Library of the Scholar Witch

Home Spells for You Online Herbal Divination Misc. Info

The Diviner's Arts

There are many types of divination (also known as fortune-telling) in the world; humans have been attempting to infer messages from the greater universe since ancient times. The legendary Greek Oracles of Delphi, who breathed in noxious gases and then related the hallucinatory visions they received, are just tip of the iceberg. The earliest known form of writing from what is now China, which dates from the late Shang dynasty more than 3,000 years ago, are oracular inscriptions that were carved onto animal bones prior to being burned—once the bones were burned, examining the patterns of how they cracked in the heat and what glyphs were destroyed and/or obscured in that process constituted the divination.

But what is divination? Of course, if you ask twenty different witches this question, then you'll receive twenty different answers. My personal answer is that divination is any use of randomization tools that allows the inferring of abstract meaning from the process and results of randomization as well as the diviner's own intuition. Which, of course, sounds very technical and wordy. But it boils down to this: the diviner uses a tool or multiple tools (examples: cards, runes, a pendulum, or dice) in a process that involves elements of chance and whose outcome is uncertain. Then, the diviner interprets the results of this process to gain insight.

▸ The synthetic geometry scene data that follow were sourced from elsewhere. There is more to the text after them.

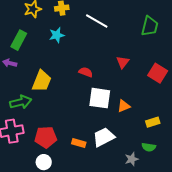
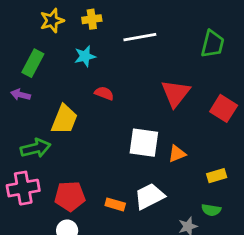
white line: (97, 21) -> (140, 37), turned -40
red triangle: (123, 62) -> (176, 93), size x1.6
red semicircle: (86, 72) -> (104, 93), moved

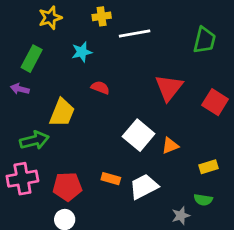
yellow cross: (92, 19) -> (102, 16), moved
white square: (144, 143) -> (139, 135), turned 32
orange rectangle: (115, 204) -> (111, 179), moved

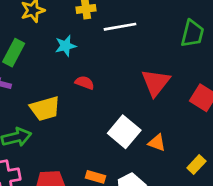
yellow trapezoid: (62, 113) -> (45, 109), turned 52
orange triangle: (170, 146) -> (157, 143), turned 42
yellow rectangle: (208, 167) -> (196, 164), turned -30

Notice how I said absolutely nothing about future events there? That's because divination doesn't have to be about discerning future events at all. For me, divination is about getting an outside opinion from unseen external forces (it could be a deity or spirit, or it could be the Universe in general) on a situation.

However, here are also the ethics of divination to consider: is it morally right to consult The Powers That Be and ask the date and manner of someone's death? Is it morally right to tell your querent the answer you receive? Those are questions that diviners ask themselves.